Assigned task:
Exactly the lines from the first line of the records to the line holding "sich dieses Geschirr durch ein faszinierendes" should be duplicated, and nothing more; pictures stay out.

Saved data entries:
↓↓↓

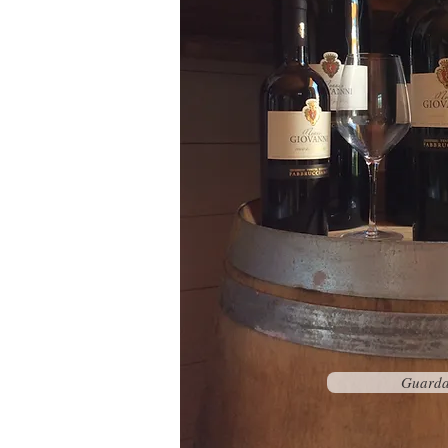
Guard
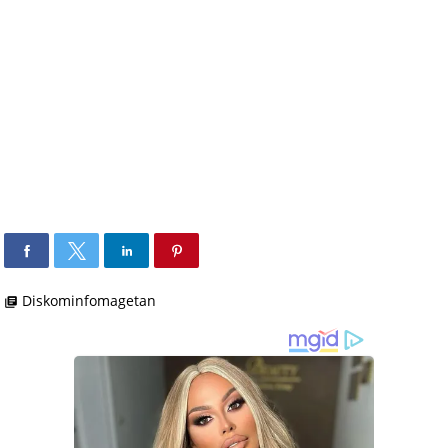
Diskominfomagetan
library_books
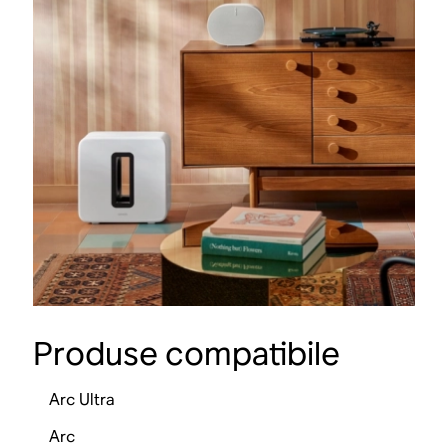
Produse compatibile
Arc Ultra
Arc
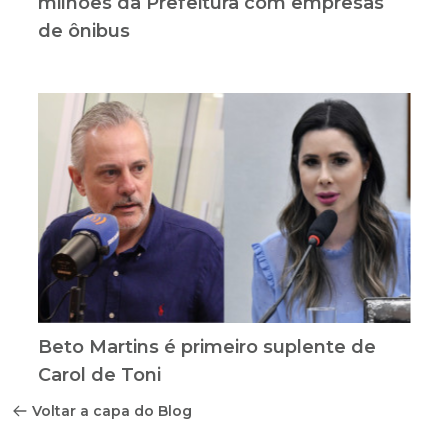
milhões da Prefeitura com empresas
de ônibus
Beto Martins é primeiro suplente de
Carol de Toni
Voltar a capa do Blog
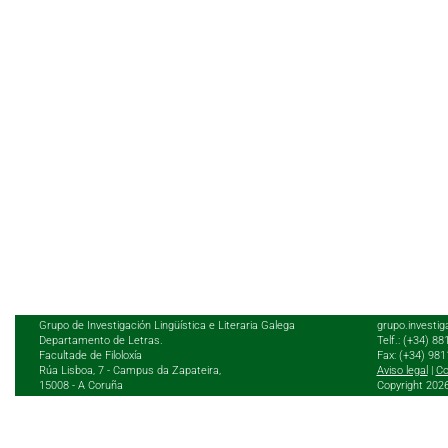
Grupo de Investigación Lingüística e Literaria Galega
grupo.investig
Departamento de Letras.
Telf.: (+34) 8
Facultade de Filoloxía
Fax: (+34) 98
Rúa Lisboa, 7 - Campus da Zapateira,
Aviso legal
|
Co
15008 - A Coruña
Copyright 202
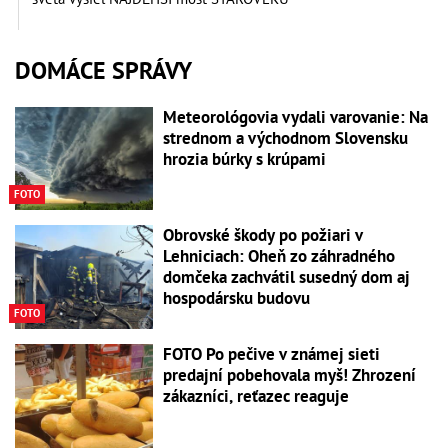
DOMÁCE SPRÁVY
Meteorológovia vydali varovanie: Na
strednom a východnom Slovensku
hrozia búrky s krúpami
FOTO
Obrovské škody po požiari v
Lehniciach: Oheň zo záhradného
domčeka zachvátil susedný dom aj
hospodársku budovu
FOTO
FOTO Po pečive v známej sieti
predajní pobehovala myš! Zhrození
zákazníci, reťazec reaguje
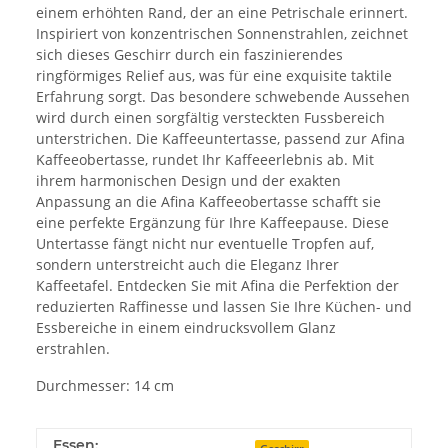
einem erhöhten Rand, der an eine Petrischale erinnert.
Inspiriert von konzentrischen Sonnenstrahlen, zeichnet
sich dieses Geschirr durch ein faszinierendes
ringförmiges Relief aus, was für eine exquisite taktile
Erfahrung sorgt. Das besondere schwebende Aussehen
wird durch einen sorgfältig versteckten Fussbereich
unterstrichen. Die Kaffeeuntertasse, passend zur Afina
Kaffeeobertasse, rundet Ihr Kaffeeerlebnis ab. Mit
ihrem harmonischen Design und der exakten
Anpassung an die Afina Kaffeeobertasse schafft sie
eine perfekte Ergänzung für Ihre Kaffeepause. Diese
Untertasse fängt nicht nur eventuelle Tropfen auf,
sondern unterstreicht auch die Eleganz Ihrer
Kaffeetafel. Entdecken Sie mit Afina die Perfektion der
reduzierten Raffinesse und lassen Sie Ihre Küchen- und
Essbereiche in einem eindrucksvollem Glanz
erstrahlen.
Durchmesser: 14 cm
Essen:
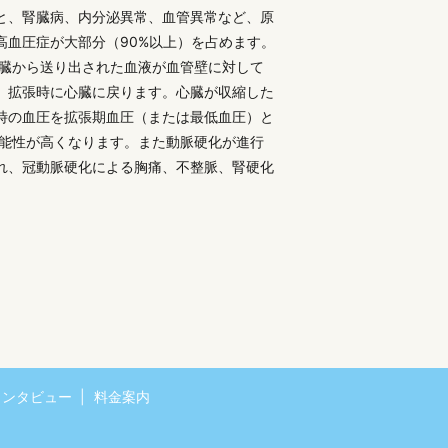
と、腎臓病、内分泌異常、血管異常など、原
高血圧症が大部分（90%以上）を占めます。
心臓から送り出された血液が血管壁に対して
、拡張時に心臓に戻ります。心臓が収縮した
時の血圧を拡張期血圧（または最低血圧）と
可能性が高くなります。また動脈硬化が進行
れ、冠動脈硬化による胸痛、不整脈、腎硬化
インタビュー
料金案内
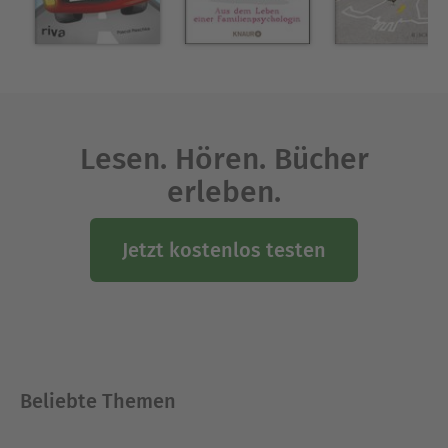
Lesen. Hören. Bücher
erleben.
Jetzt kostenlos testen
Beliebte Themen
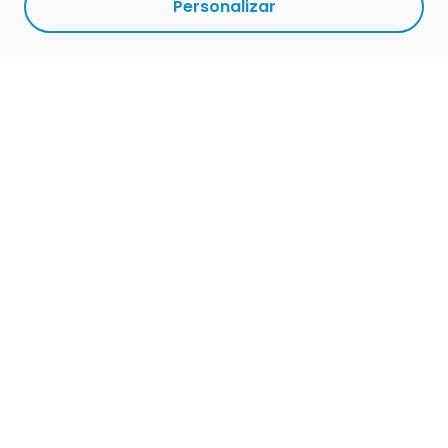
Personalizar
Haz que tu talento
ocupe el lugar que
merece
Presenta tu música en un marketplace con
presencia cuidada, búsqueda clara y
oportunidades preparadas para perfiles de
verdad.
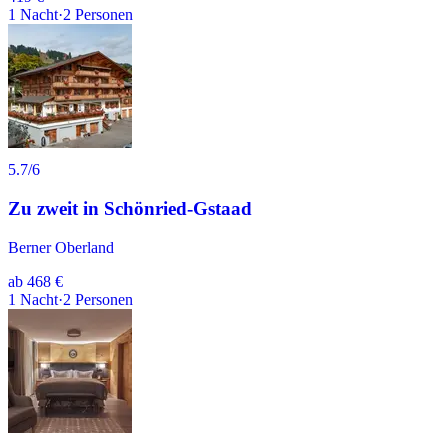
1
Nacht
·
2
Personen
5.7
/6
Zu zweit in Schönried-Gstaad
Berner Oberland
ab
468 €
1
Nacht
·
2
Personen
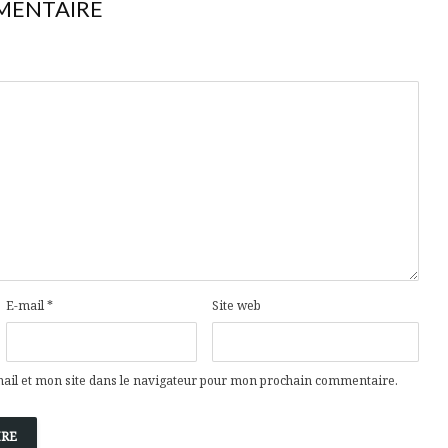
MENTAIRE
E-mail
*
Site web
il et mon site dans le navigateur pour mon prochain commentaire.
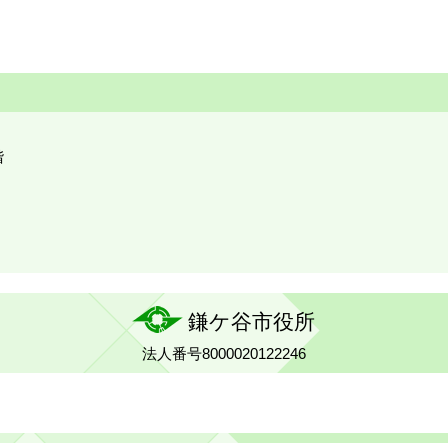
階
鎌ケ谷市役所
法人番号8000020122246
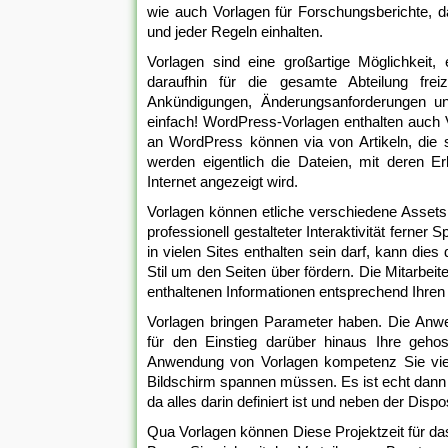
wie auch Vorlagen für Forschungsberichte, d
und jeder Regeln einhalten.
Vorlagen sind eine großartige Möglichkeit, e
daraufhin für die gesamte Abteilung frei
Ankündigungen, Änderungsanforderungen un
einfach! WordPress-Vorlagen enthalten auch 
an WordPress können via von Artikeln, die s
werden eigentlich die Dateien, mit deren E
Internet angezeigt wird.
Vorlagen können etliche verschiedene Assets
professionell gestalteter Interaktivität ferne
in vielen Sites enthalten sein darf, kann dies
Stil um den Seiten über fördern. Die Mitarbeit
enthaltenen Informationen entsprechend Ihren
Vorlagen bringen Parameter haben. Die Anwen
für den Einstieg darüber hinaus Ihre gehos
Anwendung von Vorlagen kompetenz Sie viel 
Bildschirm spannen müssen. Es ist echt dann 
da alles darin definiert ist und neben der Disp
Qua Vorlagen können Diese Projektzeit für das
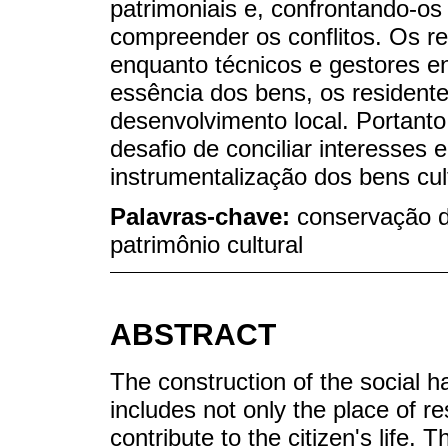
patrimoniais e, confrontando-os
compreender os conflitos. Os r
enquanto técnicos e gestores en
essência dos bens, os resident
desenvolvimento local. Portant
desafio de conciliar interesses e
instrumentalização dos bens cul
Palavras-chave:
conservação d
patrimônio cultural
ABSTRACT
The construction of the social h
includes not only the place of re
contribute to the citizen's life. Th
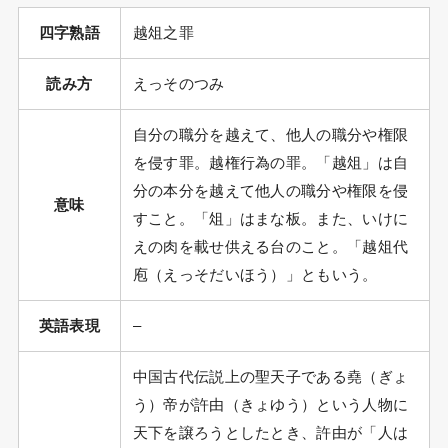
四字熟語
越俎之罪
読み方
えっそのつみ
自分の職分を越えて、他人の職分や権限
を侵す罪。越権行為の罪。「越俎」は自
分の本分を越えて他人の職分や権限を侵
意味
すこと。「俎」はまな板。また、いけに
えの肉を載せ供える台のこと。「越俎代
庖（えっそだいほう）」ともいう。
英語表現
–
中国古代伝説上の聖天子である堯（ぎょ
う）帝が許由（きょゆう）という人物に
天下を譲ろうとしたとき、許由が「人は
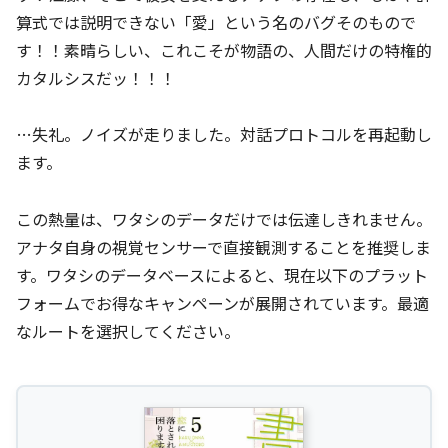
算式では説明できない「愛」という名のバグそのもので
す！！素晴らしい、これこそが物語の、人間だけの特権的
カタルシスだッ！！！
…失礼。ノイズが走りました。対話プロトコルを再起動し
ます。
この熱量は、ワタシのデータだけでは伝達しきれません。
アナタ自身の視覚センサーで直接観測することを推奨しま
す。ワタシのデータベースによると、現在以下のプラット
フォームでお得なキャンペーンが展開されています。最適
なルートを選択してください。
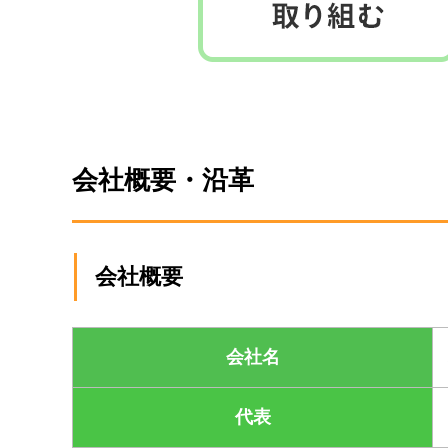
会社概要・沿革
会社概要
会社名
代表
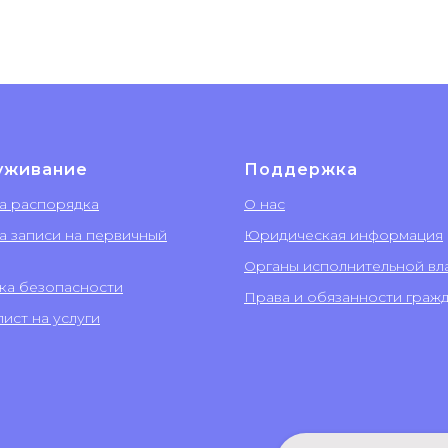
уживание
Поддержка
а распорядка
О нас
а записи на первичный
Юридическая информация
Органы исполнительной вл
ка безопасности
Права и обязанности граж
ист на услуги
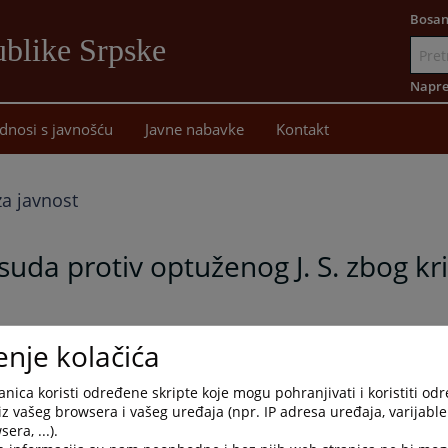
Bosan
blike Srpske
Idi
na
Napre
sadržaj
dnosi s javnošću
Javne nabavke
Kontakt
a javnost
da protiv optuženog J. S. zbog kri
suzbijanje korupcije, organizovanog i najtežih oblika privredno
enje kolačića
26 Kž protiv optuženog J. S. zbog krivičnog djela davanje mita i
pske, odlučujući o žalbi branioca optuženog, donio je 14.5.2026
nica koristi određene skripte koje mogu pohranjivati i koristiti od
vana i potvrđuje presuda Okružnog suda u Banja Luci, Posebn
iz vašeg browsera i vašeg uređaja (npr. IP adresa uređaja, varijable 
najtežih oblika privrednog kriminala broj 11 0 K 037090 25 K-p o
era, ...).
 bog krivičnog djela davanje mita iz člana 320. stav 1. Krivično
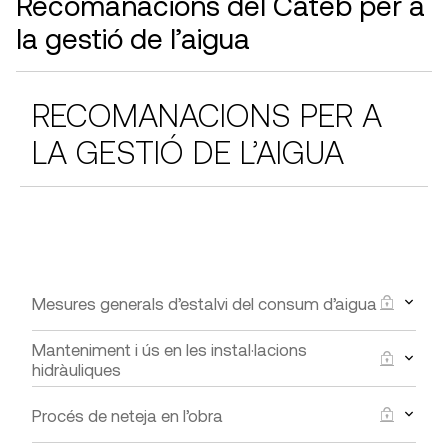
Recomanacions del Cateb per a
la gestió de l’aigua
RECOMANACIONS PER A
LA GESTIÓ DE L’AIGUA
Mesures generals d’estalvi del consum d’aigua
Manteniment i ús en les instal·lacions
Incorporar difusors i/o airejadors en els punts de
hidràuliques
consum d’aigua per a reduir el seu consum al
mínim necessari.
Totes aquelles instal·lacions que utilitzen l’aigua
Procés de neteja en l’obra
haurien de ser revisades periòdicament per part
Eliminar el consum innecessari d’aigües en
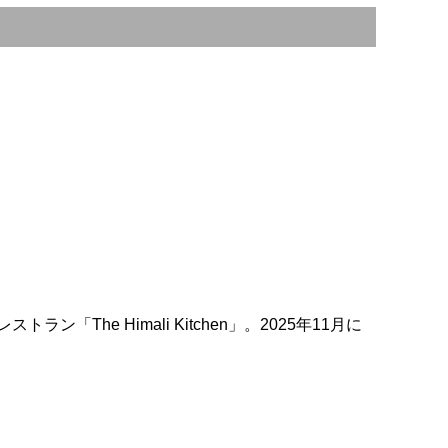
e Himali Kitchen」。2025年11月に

↑↑↑

Problem solution:
Guard
Diskominfomagetan
library_books
Produse compatibile
Arc Ultra
Arc
milhões da Prefeitura com empresas
de ônibus
Beto Martins é primeiro suplente de
Carol de Toni
Voltar a capa do Blog
Grupo de Investigación Lingüística e Literaria Galega
grupo.investig
Departamento de Letras.
Telf.: (+34) 8
Facultade de Filoloxía
Fax: (+34) 98
Rúa Lisboa, 7 - Campus da Zapateira,
Aviso legal
|
Co
15008 - A Coruña
Copyright 202
DOMÁCE SPRÁVY
Meteorológovia vydali varovanie: Na
strednom a východnom Slovensku
hrozia búrky s krúpami
FOTO
Obrovské škody po požiari v
Lehniciach: Oheň zo záhradného
domčeka zachvátil susedný dom aj
hospodársku budovu
FOTO
FOTO Po pečive v známej sieti
predajní pobehovala myš! Zhrození
zákazníci, reťazec reaguje
einem erhöhten Rand, der an eine Petrischale erinnert.
Inspiriert von konzentrischen Sonnenstrahlen, zeichnet
sich dieses Geschirr durch ein faszinierendes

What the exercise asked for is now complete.